Выбранное - Митьки Митьки (версия книг .TXT) 📗
Когда Гудзя стал дембелем, его спросили: «Ты уважаешь Митю?» Гудзя ответил: «Нет, я его просто люблю!»
Митя тоже очень любил Гудзю, вот за что: пошли они гулять по каналу, навстречу им идет собачка – шпиц – такая пушистая и круглая. Тут Гудзя и говорит: «Слушай, Митя, а представляешь, если бы у этой собачки были бы подковки и если бы мы пошли с ней гулять в Зимний дворец – как бы она шла там по паркету: цок, цок!»
Об этой прогулке они сложили даже стих:
КАК МИТЬКИ СНИМАЛИСЬ В ЗАГРАНИЧНОМ КИНО
Прошлой весной в Питер приезжал настоящий заграничный кинорежиссер.

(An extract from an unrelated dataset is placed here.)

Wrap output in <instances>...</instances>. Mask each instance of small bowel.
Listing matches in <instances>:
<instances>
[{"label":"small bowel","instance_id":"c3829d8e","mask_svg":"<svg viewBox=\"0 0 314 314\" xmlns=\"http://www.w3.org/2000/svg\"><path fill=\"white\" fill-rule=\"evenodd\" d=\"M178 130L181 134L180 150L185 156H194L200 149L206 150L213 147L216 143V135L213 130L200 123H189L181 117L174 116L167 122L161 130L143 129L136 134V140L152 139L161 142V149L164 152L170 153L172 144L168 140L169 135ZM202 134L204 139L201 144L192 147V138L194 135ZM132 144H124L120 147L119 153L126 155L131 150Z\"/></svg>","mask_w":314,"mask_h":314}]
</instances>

Снимать кино из прежней жизни. Дело было так: вызывают меня в ударном порядке на Ленфильм. Прихожу. Актеры в коридоре шушукаются: самая что ни на есть настоящая заморская знаменитость. Фамилия Герман, или вроде того. Главная начальница над актерами говорит строго: «Сниматься возьмут не всех, а только самых лучших. Сцена очень ответственная, в ресторане: Распутин придет и будет причинные места казать. А вы не реагируйте. Ешьте, пейте, веселитесь. Кормить будут из Метрополя, а платить – бешеные деньги – чуть ли не в валюте. Так что, – говорит, – бери, Митя, братков и сестренок и приходи одеваться-гримироваться». Ну, думаю, раз в жизни повезло! Наедимся до отвала и кучу денег по-легкому срубим! Кинулся братков созывать – Флореныч с Оленькой в Англии, Шинкарев в больнице. Позвал Горяева, Кузю и Тихомирова. На женские роли – Машку Зорину и жену Танюшу. Главное, Машка очень обрадовалась: стипендия-то у нее – кот наплакал.

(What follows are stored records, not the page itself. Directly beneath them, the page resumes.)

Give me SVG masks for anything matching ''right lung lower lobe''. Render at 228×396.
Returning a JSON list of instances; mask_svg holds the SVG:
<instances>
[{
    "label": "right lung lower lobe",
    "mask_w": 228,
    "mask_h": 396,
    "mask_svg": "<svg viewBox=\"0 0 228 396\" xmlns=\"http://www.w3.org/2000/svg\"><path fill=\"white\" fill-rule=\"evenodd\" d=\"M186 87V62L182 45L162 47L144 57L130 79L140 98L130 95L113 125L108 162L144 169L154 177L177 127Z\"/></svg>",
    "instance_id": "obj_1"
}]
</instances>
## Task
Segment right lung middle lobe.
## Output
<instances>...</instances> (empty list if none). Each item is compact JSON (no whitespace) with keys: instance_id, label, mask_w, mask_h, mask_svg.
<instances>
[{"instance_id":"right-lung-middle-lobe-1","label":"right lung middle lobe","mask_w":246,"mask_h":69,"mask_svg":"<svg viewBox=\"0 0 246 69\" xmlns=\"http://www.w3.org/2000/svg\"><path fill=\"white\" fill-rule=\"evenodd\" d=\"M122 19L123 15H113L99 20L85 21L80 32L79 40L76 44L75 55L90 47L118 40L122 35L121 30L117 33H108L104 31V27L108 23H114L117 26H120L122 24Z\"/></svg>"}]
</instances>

Нарядили нас во фраки и жилетки, а сестренок в длинные платья с перьями и украшениями, привозят в Юсуповский дворец. Смотрим: действительно, – кругом иностранцы. Сам режиссер подходит – дамам ручки целует – «Гофман, – говорит, – моя фамилия». Первый день только свет настраивали да столики двигали. На другой стали снимать, как Никита Михалков за соседним столиком икру наворачивает. А ему цыгане песни поют. За другим столиком офицеры белогвардейские водку пьют и котлетами по-киевски закусывают. А нам воды из-под крана в графин налили и хлеба корку – мол, на заднем плане пейте и веселитесь. Никите, смотрю, вторую миску икры волокут, офицеры уже пьяные в жопу – рожи красные.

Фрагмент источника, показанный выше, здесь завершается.